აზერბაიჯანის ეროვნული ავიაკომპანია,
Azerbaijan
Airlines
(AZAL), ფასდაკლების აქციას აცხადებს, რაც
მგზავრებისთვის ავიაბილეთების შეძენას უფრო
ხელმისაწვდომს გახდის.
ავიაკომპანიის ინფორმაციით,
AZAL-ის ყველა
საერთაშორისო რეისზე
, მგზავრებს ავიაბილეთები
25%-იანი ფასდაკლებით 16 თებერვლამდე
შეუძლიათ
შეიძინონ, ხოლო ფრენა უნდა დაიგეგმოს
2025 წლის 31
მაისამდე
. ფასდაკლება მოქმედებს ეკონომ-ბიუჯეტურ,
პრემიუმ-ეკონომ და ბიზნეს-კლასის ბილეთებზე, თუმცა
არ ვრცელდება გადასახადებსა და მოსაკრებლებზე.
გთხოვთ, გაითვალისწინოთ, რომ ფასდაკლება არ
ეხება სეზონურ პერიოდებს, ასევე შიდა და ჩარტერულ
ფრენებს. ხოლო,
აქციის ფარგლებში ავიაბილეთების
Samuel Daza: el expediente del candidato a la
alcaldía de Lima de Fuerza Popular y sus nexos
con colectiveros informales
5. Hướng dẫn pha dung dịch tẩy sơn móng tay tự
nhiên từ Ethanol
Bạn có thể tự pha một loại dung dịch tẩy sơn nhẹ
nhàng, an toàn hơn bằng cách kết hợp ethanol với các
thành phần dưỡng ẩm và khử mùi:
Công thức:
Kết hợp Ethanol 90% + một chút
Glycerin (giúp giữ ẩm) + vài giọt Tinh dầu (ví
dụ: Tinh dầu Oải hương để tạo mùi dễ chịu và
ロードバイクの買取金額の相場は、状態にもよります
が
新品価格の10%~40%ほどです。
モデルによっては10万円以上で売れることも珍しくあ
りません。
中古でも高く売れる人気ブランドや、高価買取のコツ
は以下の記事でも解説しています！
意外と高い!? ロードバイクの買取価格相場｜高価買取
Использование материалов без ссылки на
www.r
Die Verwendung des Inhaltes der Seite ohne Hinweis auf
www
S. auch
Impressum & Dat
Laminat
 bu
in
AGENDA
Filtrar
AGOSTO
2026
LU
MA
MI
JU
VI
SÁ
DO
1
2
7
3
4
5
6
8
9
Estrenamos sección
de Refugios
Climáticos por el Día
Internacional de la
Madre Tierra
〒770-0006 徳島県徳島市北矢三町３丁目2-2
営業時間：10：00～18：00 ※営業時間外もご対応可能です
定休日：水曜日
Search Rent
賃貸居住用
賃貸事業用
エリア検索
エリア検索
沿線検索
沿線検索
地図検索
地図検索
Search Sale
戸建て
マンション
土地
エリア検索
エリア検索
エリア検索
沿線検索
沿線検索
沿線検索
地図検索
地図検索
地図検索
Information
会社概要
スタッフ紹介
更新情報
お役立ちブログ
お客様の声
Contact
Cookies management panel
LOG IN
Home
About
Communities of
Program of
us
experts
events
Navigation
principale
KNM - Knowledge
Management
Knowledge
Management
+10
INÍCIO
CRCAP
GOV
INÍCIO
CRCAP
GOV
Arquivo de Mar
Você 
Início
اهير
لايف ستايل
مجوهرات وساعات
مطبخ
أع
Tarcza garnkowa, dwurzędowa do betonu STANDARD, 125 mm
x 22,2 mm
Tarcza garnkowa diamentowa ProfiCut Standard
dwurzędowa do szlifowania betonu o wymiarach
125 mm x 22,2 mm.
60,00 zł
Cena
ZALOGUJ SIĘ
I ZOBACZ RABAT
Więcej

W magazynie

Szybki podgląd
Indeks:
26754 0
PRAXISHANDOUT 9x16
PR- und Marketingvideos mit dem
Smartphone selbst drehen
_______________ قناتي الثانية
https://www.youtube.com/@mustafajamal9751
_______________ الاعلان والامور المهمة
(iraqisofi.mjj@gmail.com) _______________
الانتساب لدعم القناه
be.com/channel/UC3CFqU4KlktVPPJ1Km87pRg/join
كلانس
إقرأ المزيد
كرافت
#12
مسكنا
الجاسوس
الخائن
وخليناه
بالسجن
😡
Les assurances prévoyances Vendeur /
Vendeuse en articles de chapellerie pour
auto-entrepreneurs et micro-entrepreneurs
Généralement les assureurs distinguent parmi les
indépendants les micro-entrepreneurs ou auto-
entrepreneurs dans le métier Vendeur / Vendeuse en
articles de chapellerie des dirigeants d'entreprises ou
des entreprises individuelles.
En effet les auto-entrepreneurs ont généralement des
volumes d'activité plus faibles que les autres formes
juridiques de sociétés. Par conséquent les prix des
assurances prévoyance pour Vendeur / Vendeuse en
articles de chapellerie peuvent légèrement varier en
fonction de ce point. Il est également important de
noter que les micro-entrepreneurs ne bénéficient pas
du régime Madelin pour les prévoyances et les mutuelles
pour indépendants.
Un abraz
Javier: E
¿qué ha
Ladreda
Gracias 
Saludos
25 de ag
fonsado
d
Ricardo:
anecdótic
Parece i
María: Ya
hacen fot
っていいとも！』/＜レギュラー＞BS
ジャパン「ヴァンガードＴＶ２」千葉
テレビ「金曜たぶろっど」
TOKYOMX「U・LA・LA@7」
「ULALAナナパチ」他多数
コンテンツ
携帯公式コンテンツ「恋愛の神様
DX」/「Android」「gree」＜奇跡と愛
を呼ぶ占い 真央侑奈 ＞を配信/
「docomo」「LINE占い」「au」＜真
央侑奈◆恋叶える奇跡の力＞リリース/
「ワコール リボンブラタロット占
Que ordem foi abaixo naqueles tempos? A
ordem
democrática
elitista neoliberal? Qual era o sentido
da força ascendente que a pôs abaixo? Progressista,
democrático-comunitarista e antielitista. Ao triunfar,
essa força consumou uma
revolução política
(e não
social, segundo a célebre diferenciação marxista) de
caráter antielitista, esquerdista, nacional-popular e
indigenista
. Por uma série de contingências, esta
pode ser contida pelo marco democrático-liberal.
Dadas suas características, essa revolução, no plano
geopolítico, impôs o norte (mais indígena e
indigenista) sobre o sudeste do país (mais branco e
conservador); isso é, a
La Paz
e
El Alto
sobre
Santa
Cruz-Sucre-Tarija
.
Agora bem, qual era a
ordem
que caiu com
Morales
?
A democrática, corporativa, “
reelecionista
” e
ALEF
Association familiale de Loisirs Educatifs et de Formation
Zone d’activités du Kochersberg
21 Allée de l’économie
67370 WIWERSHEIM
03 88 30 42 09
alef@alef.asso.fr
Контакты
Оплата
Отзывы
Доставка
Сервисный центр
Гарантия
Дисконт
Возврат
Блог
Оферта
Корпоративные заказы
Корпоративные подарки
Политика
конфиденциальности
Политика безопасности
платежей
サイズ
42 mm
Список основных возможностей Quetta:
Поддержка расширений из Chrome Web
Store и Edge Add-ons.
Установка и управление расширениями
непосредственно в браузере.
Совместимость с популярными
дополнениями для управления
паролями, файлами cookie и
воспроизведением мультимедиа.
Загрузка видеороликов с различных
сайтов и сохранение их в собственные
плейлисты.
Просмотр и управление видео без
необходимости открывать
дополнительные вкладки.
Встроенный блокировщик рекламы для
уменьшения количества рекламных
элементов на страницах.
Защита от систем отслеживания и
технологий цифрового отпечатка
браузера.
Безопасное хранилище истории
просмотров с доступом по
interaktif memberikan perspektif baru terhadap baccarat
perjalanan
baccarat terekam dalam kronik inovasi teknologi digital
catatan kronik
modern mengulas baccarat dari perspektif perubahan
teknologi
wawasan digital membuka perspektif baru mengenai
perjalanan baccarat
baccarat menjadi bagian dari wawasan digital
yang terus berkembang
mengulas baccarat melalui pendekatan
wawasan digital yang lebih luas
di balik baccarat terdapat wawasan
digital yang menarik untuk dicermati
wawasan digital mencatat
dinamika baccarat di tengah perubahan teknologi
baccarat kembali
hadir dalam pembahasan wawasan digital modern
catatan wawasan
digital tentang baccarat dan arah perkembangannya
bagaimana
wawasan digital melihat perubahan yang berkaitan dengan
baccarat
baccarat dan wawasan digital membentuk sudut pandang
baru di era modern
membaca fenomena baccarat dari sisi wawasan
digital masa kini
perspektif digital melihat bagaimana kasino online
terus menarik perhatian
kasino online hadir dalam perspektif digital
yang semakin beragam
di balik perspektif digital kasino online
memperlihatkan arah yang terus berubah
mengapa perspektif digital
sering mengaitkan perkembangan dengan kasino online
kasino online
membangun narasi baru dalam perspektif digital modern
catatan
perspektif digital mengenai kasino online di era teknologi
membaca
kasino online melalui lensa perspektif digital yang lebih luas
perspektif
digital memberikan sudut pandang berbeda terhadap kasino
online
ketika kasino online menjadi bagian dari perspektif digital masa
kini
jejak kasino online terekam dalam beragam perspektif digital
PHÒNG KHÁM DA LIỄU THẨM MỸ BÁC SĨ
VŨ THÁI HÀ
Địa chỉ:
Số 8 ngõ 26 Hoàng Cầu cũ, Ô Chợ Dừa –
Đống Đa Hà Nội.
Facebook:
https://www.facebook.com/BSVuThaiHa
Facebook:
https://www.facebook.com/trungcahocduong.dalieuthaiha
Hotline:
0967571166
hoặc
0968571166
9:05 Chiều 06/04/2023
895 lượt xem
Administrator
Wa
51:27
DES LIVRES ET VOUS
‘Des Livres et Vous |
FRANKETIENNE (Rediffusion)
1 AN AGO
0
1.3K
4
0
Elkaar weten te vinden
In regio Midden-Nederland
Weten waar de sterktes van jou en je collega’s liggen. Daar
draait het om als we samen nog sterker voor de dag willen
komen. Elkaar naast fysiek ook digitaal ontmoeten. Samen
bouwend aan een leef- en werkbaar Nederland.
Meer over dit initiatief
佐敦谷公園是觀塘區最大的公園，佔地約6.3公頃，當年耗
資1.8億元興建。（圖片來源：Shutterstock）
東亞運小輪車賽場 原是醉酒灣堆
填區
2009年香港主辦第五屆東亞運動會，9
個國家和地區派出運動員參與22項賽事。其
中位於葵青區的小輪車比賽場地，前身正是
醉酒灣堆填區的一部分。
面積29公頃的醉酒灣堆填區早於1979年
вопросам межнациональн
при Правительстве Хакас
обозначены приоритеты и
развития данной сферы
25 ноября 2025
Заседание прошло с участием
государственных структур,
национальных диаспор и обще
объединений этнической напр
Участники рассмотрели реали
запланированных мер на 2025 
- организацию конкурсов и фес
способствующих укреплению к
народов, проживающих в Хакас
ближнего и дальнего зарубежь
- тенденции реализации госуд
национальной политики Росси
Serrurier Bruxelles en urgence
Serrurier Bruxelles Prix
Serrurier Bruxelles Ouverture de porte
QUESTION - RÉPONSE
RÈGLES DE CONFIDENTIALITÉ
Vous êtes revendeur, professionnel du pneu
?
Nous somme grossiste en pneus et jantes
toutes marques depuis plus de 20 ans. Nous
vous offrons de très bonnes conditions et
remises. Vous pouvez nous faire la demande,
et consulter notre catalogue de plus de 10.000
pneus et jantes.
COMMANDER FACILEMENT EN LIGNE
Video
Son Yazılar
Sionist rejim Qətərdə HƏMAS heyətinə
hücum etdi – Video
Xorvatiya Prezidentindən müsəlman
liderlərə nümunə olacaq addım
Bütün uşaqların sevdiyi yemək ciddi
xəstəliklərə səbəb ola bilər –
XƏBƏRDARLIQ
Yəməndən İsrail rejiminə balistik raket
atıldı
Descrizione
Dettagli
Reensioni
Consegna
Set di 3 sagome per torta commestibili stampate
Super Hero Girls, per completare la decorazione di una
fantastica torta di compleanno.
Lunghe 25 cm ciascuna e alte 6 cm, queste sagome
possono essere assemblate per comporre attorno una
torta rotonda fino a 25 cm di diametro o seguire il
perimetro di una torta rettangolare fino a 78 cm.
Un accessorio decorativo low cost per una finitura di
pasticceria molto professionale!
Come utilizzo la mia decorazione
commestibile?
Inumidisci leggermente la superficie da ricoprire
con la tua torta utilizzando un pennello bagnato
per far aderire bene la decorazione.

# # # # #

What to do:
Would you show each line of the listing above that has the string "AZAL"?

Written reply:
(AZAL), ფასდაკლების აქციას აცხადებს, რაც
AZAL-ის ყველა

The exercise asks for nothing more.